In this case, although there was no percentage rent clause, the landlord virtually gave away the land by agreeing to a sixty five year term with no escalators at a relatively small rent.  Obviously it expected something from that.  This argument is very similar to those cases in which the tenant is given a favorable base rent with a percentage understanding.  Of course, the landlord expects something from it.  But this doesn’t mean that what the landlord expects should be turned into a contract obligation of the tenant when the landlord was unable to secure such a promise to begin with. 

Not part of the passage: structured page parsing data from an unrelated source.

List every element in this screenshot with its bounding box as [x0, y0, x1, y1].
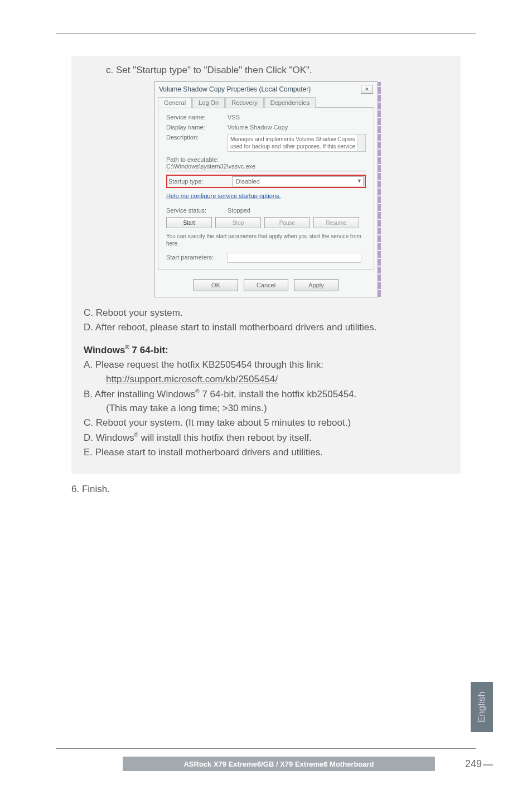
reg-mark-3: ®	[134, 432, 138, 438]
tabs: General Log On Recovery Dependencies	[158, 97, 374, 108]
status-label: Service status:	[166, 207, 228, 214]
startup-dropdown[interactable]: Disabled ▼	[232, 176, 364, 186]
cancel-button[interactable]: Cancel	[244, 279, 288, 291]
chevron-down-icon: ▼	[357, 178, 362, 184]
dialog-title: Volume Shadow Copy Properties (Local Com…	[159, 85, 311, 93]
tab-dependencies[interactable]: Dependencies	[264, 97, 316, 108]
status-value: Stopped	[228, 207, 366, 214]
help-link[interactable]: Help me configure service startup option…	[166, 192, 280, 199]
line-reboot: C. Reboot your system.	[84, 307, 448, 319]
w64-A: A. Please request the hotfix KB2505454 t…	[84, 359, 448, 370]
line-after-reboot: D. After reboot, please start to install…	[84, 322, 448, 333]
language-label: English	[476, 691, 487, 723]
w64-B: B. After installing Windows® 7 64-bit, i…	[84, 388, 448, 400]
service-buttons: Start Stop Pause Resume	[166, 217, 366, 228]
w64-D2: will install this hotfix then reboot by …	[138, 432, 312, 443]
resume-button: Resume	[313, 217, 359, 228]
startup-label: Startup type:	[168, 178, 228, 185]
description-scrollbar[interactable]	[357, 134, 365, 151]
display-name-value: Volume Shadow Copy	[228, 124, 366, 131]
bottom-rule	[56, 748, 476, 749]
stop-button: Stop	[215, 217, 261, 228]
w64-D1: D. Windows	[84, 432, 134, 443]
instruction-box: c. Set "Startup type" to "Disable" then …	[71, 56, 461, 474]
content: c. Set "Startup type" to "Disable" then …	[71, 56, 461, 495]
striped-edge	[378, 82, 381, 297]
display-name-label: Display name:	[166, 124, 228, 131]
w64-B2: 7 64-bit, install the hotfix kb2505454.	[200, 388, 357, 399]
startup-value: Disabled	[236, 178, 260, 185]
reg-mark-2: ®	[195, 388, 199, 394]
apply-button[interactable]: Apply	[294, 279, 338, 291]
reg-mark-1: ®	[125, 344, 129, 350]
description-text: Manages and implements Volume Shadow Cop…	[230, 136, 355, 150]
description-box: Manages and implements Volume Shadow Cop…	[228, 134, 366, 152]
dialog-title-bar: Volume Shadow Copy Properties (Local Com…	[154, 82, 378, 97]
tab-general[interactable]: General	[158, 97, 192, 108]
page-number-dash	[483, 764, 493, 766]
footer-text: ASRock X79 Extreme6/GB / X79 Extreme6 Mo…	[183, 760, 374, 768]
step-c-text: c. Set "Startup type" to "Disable" then …	[106, 65, 448, 76]
dialog-body: Service name: VSS Display name: Volume S…	[158, 108, 374, 270]
service-name-value: VSS	[228, 114, 366, 121]
dialog-footer: OK Cancel Apply	[154, 273, 378, 297]
w64-B1: B. After installing Windows	[84, 388, 195, 399]
params-label: Start parameters:	[166, 254, 228, 261]
w64-A-link[interactable]: http://support.microsoft.com/kb/2505454/	[106, 374, 278, 384]
language-tab: English	[471, 682, 493, 732]
params-input[interactable]	[228, 253, 361, 263]
close-icon: ✕	[365, 86, 369, 92]
w64-E: E. Please start to install motherboard d…	[84, 447, 448, 458]
win-heading-b: 7 64-bit:	[129, 345, 168, 355]
description-label: Description:	[166, 134, 228, 141]
w64-D: D. Windows® will install this hotfix the…	[84, 432, 448, 444]
w64-C: C. Reboot your system. (It may take abou…	[84, 417, 448, 429]
start-button[interactable]: Start	[166, 217, 212, 228]
close-button[interactable]: ✕	[361, 85, 373, 94]
win-heading-a: Windows	[84, 345, 125, 355]
dialog-wrap: Volume Shadow Copy Properties (Local Com…	[84, 81, 448, 297]
tab-recovery[interactable]: Recovery	[225, 97, 263, 108]
w64-B-note: (This may take a long time; >30 mins.)	[106, 403, 448, 414]
top-rule	[56, 33, 476, 34]
tab-logon[interactable]: Log On	[192, 97, 225, 108]
startup-highlight: Startup type: Disabled ▼	[166, 175, 366, 188]
path-value: C:\Windows\system32\vssvc.exe	[166, 162, 366, 171]
service-name-label: Service name:	[166, 114, 228, 121]
finish-line: 6. Finish.	[71, 484, 461, 495]
start-hint: You can specify the start parameters tha…	[166, 233, 366, 247]
ok-button[interactable]: OK	[194, 279, 238, 291]
footer-bar: ASRock X79 Extreme6/GB / X79 Extreme6 Mo…	[123, 757, 435, 771]
page-number: 249	[465, 758, 482, 770]
properties-dialog: Volume Shadow Copy Properties (Local Com…	[154, 81, 378, 297]
pause-button: Pause	[264, 217, 310, 228]
win64-heading: Windows® 7 64-bit:	[84, 344, 448, 356]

Comment 4: The “good faith and fair dealing” argument is more insidious for tenants.  Does it mean, really, that the tenant has to make its business decisions with any business player in mind than itself?  Is this really how our market system is intended to work?  Here’s some useful language from the court on this issue.  (Useful for tenants, anyway):

Although we acknowledge the "dog in the manger" position that Albertsons has taken, we cannot conclude that the parties' agreement warrants finding for Oakwood. What Albertsons did may not have been nice, but its conduct in vacating the leased premises while continuing to pay rent in order to restrict competition with its new store was not unlawful under the lease.”